In Abwesenheit zu Haft verurteilt

Der frühere kosovarische Rebellenführer war im Jahr 1997 von der serbischen Justiz wegen Terrorismus in Abwesenheit zu zehn Jahren Haft verurteilt worden. Bereits seit 1993 gibt es einen Haftbefehl gegen ihn. Nach dem Kosovo-Krieg (1998-99) wurde dieser um Völkermord-Vorwürfe erweitert. Im Jahr 2003 war der Sprecher der ehemaligen kosovo-albanischen "Befreiungsarmee des Kosovo" (UCK) auf dem Budapester Flughafen vorübergehend festgenommen worden. Interpol hob den von Belgrad ausgestellten internationalen Haftbefehl jedoch wieder auf. In Serbien ist der Haftbefehl gegen Thaci aber offenbar weiterhin in Kraft.

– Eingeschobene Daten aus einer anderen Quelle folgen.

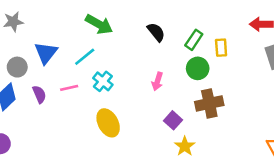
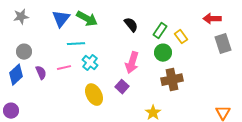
yellow rectangle: (221, 48) -> (181, 37), turned -32
blue triangle: (46, 53) -> (61, 19), moved
cyan line: (85, 57) -> (76, 44), turned 36
pink arrow: (157, 81) -> (132, 63), size x1.5
purple square: (173, 120) -> (122, 87), moved

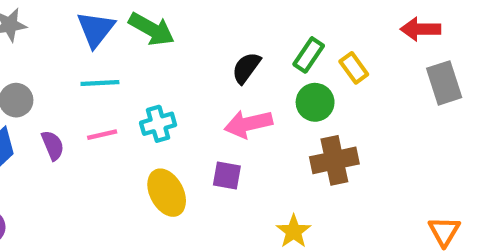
black semicircle: (131, 25) -> (246, 68), moved, turned -105
cyan line: (76, 44) -> (100, 83), moved
cyan cross: (90, 63) -> (158, 124), turned 35
pink arrow: (132, 63) -> (248, 124), turned 60
purple square: (122, 87) -> (227, 175), turned -32

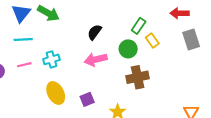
green rectangle: (309, 55) -> (139, 26), moved
yellow rectangle: (354, 68) -> (152, 41), moved
purple square: (227, 175) -> (87, 99), moved, turned -32

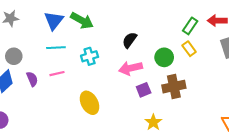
green rectangle: (139, 26) -> (190, 26), moved
cyan cross: (51, 59) -> (90, 56), moved
purple square: (87, 99) -> (144, 90), moved

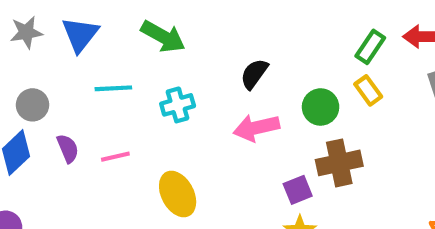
blue triangle: (54, 21) -> (80, 34), moved
pink line: (57, 74) -> (115, 157), moved
purple square: (144, 90) -> (298, 190), moved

Die Ermittlungen gegen den kosovarischen Außenminister wegen Kriegsverbrechen wurden laut früheren Angaben des serbischen Sonderstaatsanwalts für Kriegsverbrechen, Vladimir Vukcevic, allerdings im April 2012 eingestellt. Der Verdächtigte sei den serbischen Ermittlern nicht zugänglich gewesen, erläuterte Vukcevic.

Der kosovarische Vize-Außenminister Petrit Selimi bestätigte gegenüber dem albanischen TV-Sender Top Channel, dass die Reise Thacis nach Belgrad ganz vom politischen Willen der serbischen Behörden abhänge. Medienberichte über die Bemühungen Brüssels, die Reise in die Wege zu leiten, wurden offiziell nicht bestätigt. Seitens der Europäischen Union werde alles unterstützt, was zum Prozess der Versöhnung und der gutnachbarlichen Beziehungen beitrage, hieß es in Brüssel auf eine Anfrage der serbischen staatlichen Presseagentur Tanjug.

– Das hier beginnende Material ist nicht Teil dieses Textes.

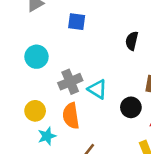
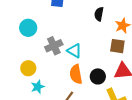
black circle: (131, 107) -> (98, 76), moved
orange semicircle: (71, 116) -> (76, 74), moved

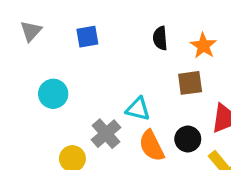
gray cross: (54, 46) -> (106, 134), moved
brown square: (117, 46) -> (190, 83), moved

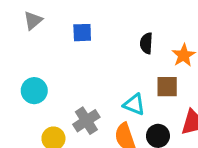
cyan circle: (53, 94) -> (34, 91), moved
cyan triangle: (138, 109) -> (134, 104), moved

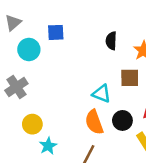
cyan circle: (34, 91) -> (29, 49), moved
gray cross: (86, 121) -> (16, 87), moved

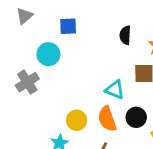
cyan circle: (29, 49) -> (48, 54), moved
yellow circle: (32, 124) -> (77, 120), moved

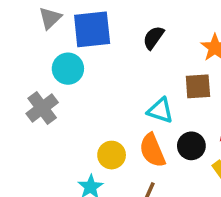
gray triangle: (24, 16) -> (50, 18), moved
blue square: (68, 26) -> (92, 29), size x1.6
black semicircle: (125, 35) -> (153, 38), moved, turned 36

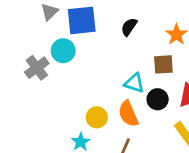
gray cross: (42, 108) -> (37, 68), moved
black circle: (191, 146) -> (158, 99), moved

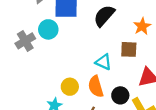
black semicircle: (129, 27) -> (104, 16), size x1.5
black circle: (158, 99) -> (120, 95), moved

Treffen der Ministerpräsidenten

Die Ministerpräsidenten Serbiens und des Kosovo, Aleksandar Vucic und Isa Mustafa, sollen laut jüngsten Medienberichten aus Belgrad am Dienstag zu einer neuen Gesprächsrunde im EU-geführten Dialog in Brüssel zusammenkommen. Die geplante Belgrad-Reise Thacis dürfte zu einem der zuvor nicht geplanten Gesprächsthemen werden.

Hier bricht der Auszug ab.